Le public l’a notamment vue dans Bonjour Tristesse d’Otto Preminger en 1958, et dans la saga « Fantomas » d’André Hunebelle entre 1964 et 1967. Récemment, elle a marqué les esprits en Laurette Pic dans les trois volets de Camping de Fabien Onteniente, sortis entre 2006 et 2016.

Après avoir épousé, en seconde noce (elle s’était unie à Henry Coste en 1958), Marc Simenon, le fils de Georges Simenon, en 1966, Mylène Demongeot avait poursuivi sa carrière entre pointillés, se faisant plus rare au cinéma. En 1980, elle a produit Signé Furax, long métrage réalisé par son mari.

Elle a par ailleurs mené une partie de sa carrière au théâtre et a été particulièrement active sur les planches entre la fin des années 1980 et le début des années 1990.

Deux nominations aux César

Si elle a été faite Commandeure de l’ordre des Arts et des Lettres et Chevalière de la Légion d’honneur, elle n’a jamais été distinguée par ses pairs. Elle a seulement été nommée deux fois aux César, en 2005 et 2007, en tant que meilleure actrice dans un second rôle pour, respectivement, 36, Quai des Orfèvres d’Olivier Marchal et La Californie de Jacques Fieschi.

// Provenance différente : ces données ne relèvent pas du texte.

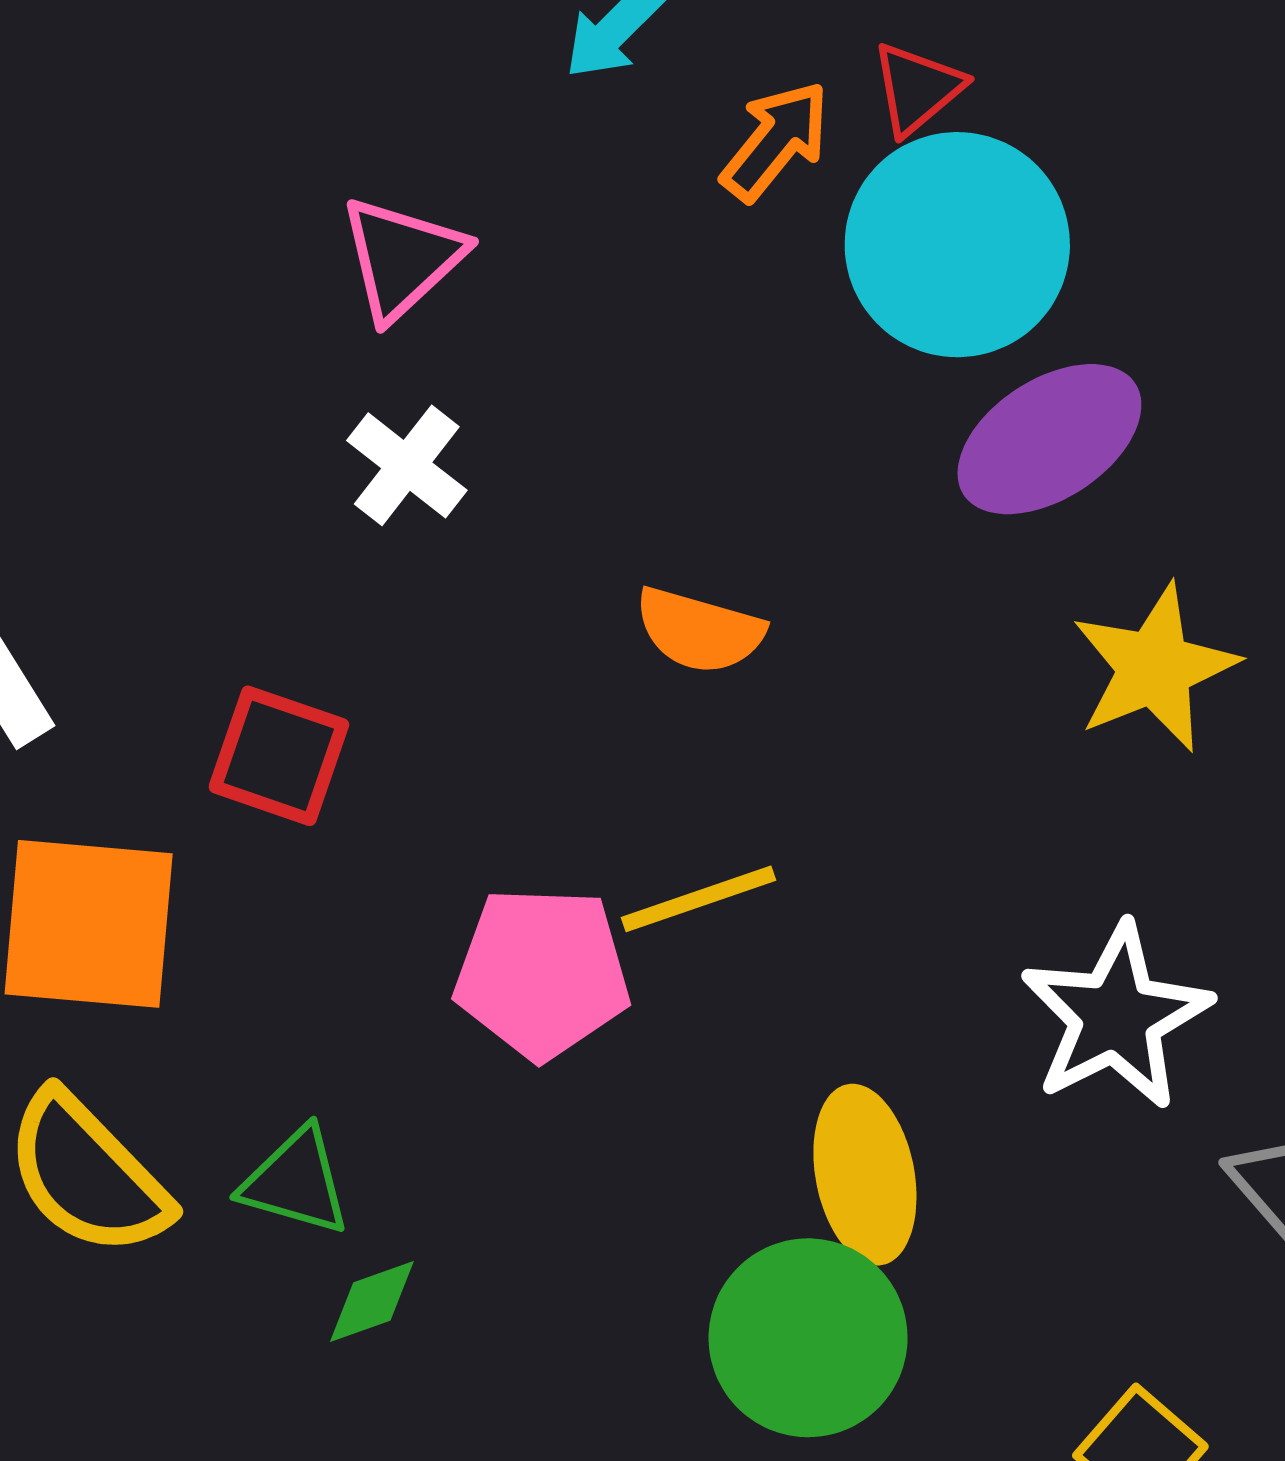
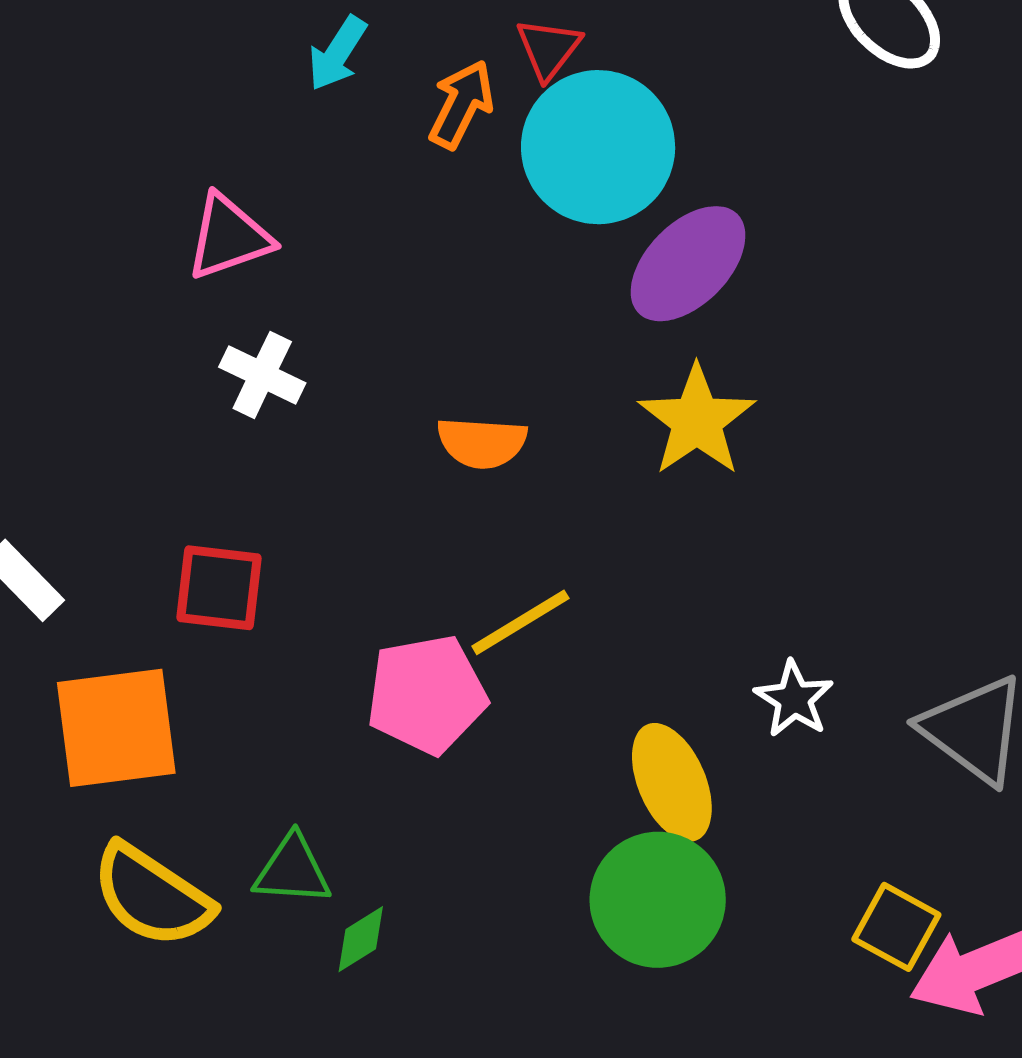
pink triangle: (402, 258) -> (229, 237), turned 36
yellow star: (1155, 668) -> (697, 420), moved
white star: (1116, 1017) -> (794, 699), moved, size x0.6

Mylène Demongeot avait également signé plusieurs livres, dont des récits autobiographiques. Son dernier ouvrage, Très chers escrocs, édité en 2019 était consacré à ses déboires financiers avec son conseiller en patrimoine.

Elle « était une actrice engagée, sensible, notamment, à la défense de la cause animale et environnementale et au droit de mourir dans la dignité », rappelle son attachée de presse dans un communiqué.